→ What to do
Can you pull out each line of the data below that includes the word "mardi"?
■ ■ ■ ■
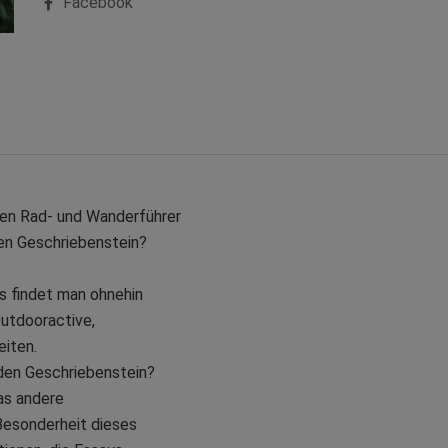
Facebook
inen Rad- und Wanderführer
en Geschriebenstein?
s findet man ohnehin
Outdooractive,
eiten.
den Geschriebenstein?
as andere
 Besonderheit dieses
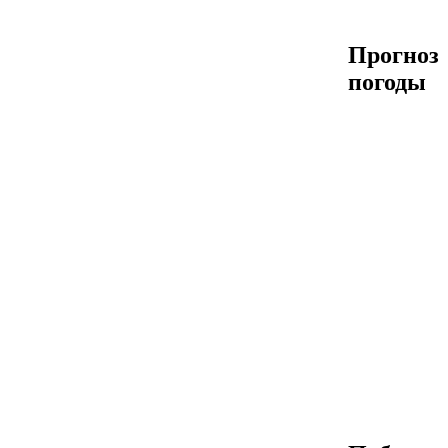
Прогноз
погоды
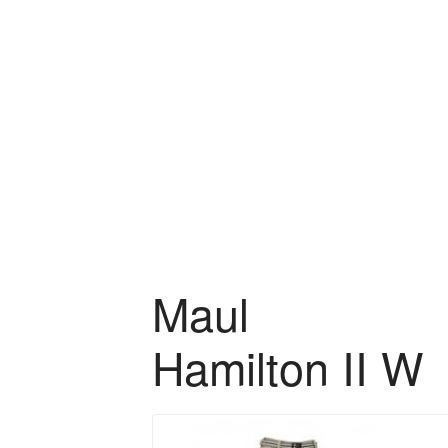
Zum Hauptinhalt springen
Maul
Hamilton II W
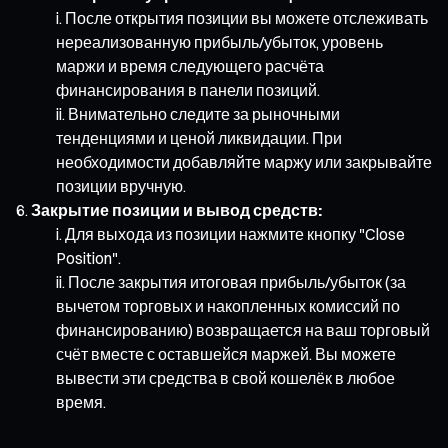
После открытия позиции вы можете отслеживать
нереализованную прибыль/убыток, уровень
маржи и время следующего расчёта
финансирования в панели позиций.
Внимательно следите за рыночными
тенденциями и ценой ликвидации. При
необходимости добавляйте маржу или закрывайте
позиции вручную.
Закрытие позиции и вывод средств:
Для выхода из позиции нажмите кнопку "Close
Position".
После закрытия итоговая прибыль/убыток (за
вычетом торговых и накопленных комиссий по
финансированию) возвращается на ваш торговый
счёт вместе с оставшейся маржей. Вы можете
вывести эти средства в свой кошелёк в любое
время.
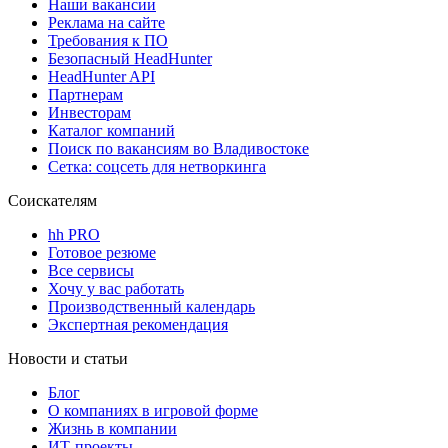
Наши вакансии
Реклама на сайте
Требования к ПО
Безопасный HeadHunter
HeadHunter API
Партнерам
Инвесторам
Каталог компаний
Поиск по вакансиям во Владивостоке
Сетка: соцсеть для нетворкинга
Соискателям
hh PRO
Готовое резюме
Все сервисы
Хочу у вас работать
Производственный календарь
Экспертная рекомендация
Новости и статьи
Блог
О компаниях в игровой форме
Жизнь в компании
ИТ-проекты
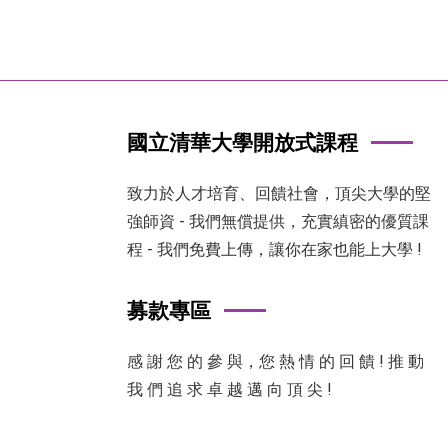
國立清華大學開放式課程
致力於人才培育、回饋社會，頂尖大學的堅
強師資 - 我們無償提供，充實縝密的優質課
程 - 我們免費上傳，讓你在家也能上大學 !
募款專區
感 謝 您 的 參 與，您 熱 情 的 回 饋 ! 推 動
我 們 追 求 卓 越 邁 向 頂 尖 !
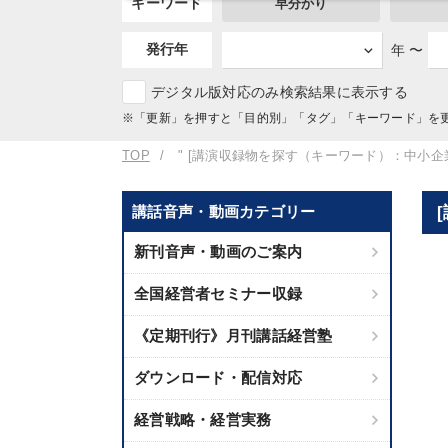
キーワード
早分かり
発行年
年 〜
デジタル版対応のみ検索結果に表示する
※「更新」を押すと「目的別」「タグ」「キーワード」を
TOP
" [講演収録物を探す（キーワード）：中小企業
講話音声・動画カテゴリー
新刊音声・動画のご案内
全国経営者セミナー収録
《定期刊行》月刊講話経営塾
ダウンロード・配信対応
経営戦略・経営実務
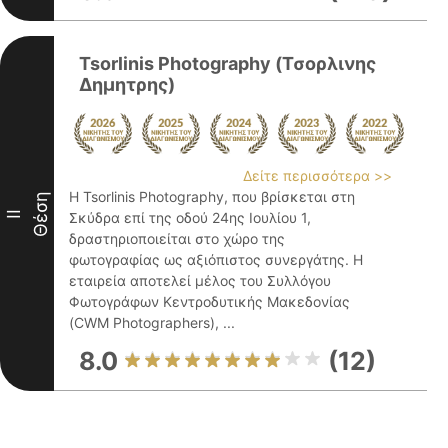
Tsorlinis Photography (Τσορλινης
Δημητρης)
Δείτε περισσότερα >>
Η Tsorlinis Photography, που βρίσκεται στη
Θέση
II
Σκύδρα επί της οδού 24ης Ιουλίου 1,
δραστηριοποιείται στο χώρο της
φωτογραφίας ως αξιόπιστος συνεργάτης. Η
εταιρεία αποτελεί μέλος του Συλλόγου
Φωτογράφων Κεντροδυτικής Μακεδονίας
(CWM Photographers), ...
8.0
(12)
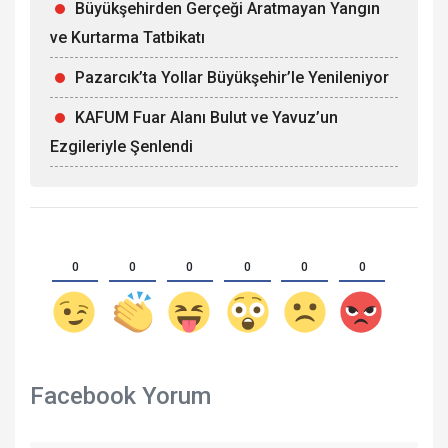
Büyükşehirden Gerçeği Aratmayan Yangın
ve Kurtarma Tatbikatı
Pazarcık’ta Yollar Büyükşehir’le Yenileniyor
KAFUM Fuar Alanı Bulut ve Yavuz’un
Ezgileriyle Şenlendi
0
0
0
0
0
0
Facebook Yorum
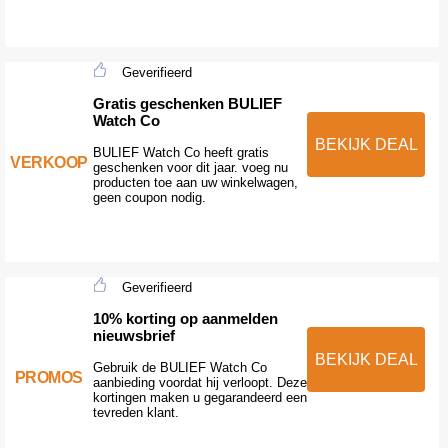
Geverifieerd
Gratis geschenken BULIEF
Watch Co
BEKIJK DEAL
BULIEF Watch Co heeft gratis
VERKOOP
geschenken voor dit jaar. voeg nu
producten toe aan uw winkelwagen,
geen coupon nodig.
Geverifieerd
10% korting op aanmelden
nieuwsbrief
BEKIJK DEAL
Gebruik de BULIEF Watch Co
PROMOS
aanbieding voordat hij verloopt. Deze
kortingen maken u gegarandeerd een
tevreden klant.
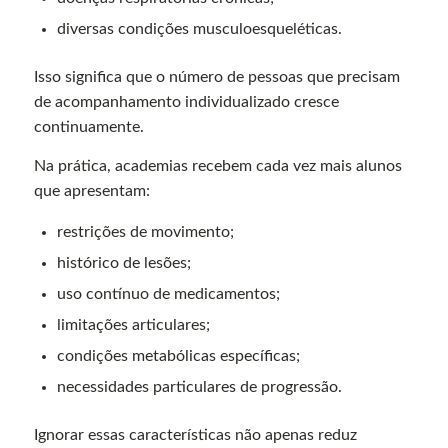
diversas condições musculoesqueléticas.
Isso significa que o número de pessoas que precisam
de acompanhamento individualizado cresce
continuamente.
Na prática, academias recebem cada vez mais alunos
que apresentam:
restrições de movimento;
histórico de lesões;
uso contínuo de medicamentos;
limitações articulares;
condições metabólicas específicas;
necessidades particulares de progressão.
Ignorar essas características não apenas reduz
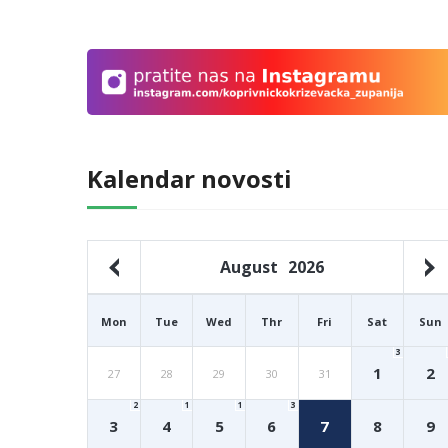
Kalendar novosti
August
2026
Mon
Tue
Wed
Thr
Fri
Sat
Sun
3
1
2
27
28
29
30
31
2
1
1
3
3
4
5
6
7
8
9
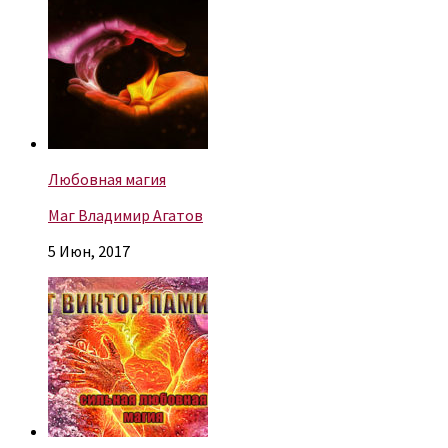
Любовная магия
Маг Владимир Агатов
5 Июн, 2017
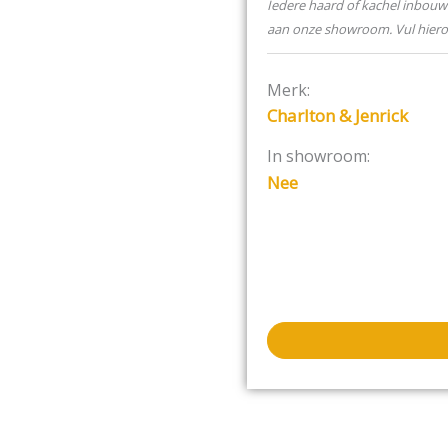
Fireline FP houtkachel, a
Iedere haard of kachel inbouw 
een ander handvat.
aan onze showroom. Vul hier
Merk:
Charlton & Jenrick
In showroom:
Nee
■ ■ ■ ■
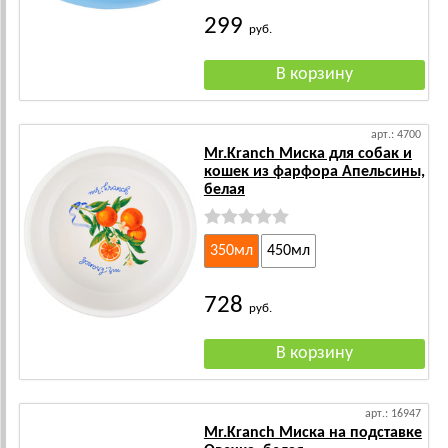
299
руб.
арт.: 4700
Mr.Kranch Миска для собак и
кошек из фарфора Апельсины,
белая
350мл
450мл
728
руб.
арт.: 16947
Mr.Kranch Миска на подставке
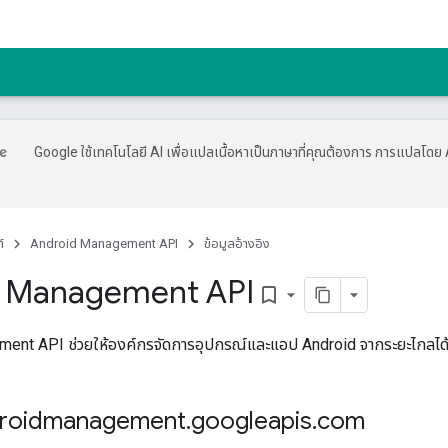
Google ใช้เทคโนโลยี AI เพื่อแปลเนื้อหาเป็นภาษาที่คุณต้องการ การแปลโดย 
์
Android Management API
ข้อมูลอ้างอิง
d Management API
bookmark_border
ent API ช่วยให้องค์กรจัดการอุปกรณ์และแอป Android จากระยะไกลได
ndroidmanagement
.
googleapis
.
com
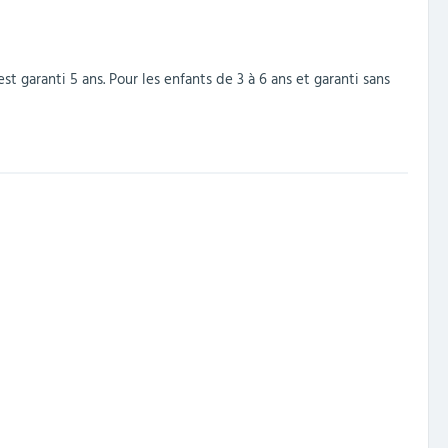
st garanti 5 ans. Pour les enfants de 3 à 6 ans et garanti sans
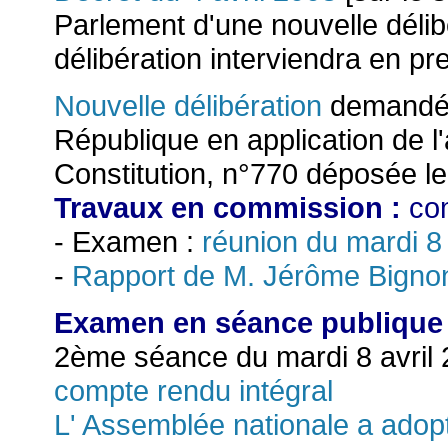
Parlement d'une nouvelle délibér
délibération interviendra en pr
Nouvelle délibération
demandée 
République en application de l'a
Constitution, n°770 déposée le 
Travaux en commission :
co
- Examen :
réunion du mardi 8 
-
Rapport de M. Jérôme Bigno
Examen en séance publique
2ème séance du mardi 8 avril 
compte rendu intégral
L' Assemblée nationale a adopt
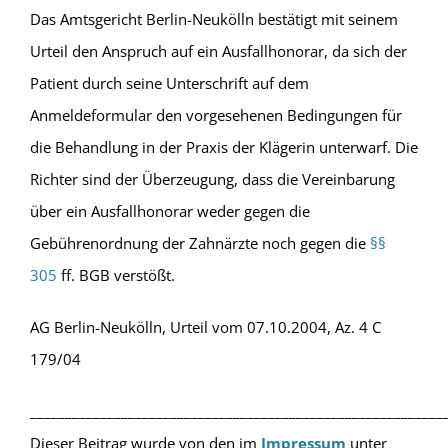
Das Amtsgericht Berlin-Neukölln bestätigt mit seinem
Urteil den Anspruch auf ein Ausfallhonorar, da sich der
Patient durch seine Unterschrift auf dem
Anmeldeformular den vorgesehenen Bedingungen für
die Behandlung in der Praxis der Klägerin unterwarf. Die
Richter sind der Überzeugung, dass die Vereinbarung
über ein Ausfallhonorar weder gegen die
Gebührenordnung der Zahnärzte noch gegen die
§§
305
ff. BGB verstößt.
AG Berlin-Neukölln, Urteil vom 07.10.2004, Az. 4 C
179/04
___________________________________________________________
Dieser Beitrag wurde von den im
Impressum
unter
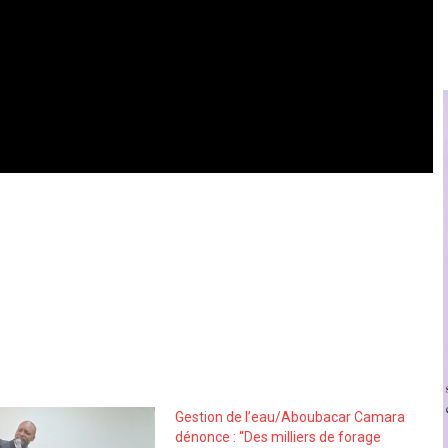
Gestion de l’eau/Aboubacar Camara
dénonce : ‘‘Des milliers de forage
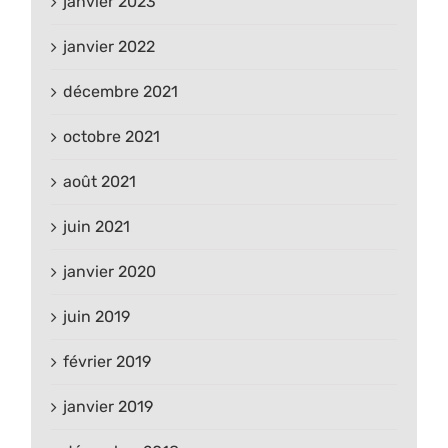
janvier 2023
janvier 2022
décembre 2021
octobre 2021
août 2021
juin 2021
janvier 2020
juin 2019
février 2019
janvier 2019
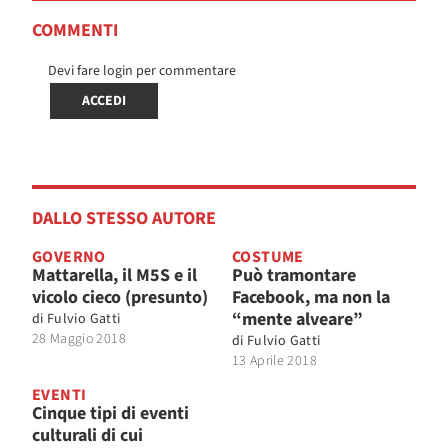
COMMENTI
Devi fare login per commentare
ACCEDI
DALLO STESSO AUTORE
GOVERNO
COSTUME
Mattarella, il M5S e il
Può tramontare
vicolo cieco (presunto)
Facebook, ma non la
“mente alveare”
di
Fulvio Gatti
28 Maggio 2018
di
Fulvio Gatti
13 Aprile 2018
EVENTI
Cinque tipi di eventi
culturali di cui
■ ■ ■ ■
→ Task response
réunion du mardi 8 
2ème séance du mardi 8 avril 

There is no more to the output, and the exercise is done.